Dozens of games initially scheduled for this week have been canceled or postponed until further notice as Napa County and its neighbors continue to realize the effects of wildfires ripping through the region.
Most of the cancellations have coincided with announcements from local school districts and colleges electing to keep their doors closed through early next week in some cases, with power still out in many areas and smoke-filled air blanketing the Bay Area.
In an email Tuesday, Napa Valley Unified School District spokesperson Elizabeth Emmett said “all athletics, dances, clubs and all other school activities are canceled, including any homecoming festivities.”
She clarified that also included this week’s slate of football games. Vanden was scheduled to visit American Canyon in a key Solano County Athletic Conference matchup.
NVUSD athletic director Jill Stewart said she doesn’t expect those football games to be rescheduled, and each program will most likely have to settle with the ramifications of a nine-game schedule.
According to CIF rules, no football team can play more than two games in an eight-day span. The only option would be a Monday-Saturday scenario next week, but the logistics are discouraging given a host of factors, including the lack of time to prepare and the player safety that might be compromised by two short weeks.
Before the district made its decision, American Canyon head coach Larry Singer said he was texting Vanden coach Sean Murphy and trying to figure out different scenarios to make the game happen.

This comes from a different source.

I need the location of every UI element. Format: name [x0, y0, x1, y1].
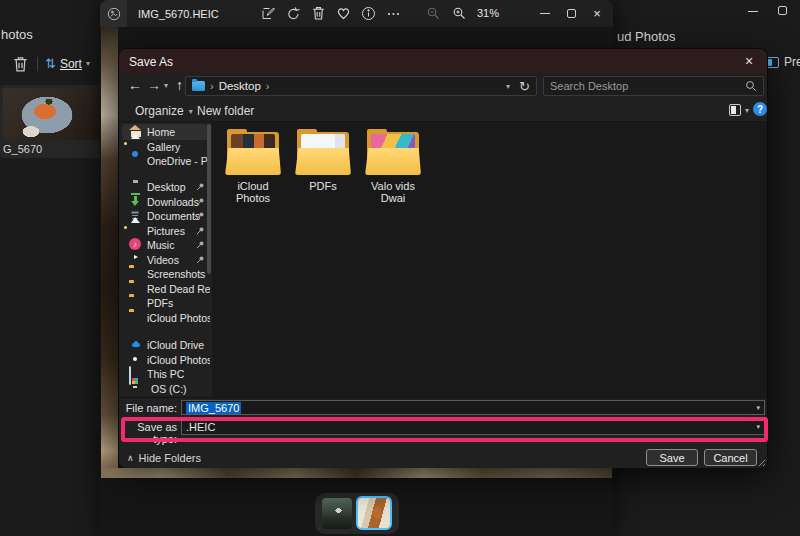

This week’s matchup comes with a number of intersecting storylines for the Wolves, who have won three straight games after starting the year 0-3. Vanden, one of the teams they have shared the SCAC title with the past two seasons, was also the only team to get the better of them in league play last year, hitting a field goal as time expired to steal a 24-21 victory.
For Singer, his initial reaction was sympathy for his players, who have been in limbo all week.
“People are losing their homes, people are being displaced. But I think the one thing sports does is – especially for kids – is it gives them a sense of normalcy,” he said. “It gives them a sense of, ‘OK, this is all I have to do right now. This is what I can do. I can just enjoy this and have a good time. I have a routine. We have a schedule.’
“For some kids, that’s huge because they don’t have that at home. They don’t have that in their everyday life … so no, I get it. People are losing their homes. One of our players – his mom – her home is over in Santa Rosa and the fire was like a block away from her house. Literally the houses behind her the next street over were burned down to the ground and hers was saved. So that really puts things in perspective for us as a team. But at the same time (structure from sports is) what these kids need.”